→ **Required work**
Which lines of the listing hold the string "Here"? Show each of them.

→ **Records**
┄┄┄┄┄┄

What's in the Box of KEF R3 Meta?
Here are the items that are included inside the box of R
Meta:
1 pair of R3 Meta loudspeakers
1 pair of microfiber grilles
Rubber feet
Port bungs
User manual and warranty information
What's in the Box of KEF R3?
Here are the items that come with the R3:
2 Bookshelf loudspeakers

┄┄┄┄┄┄

→ **Output of the exercise**
Here are the items that are included inside the box of R
Here are the items that come with the R3:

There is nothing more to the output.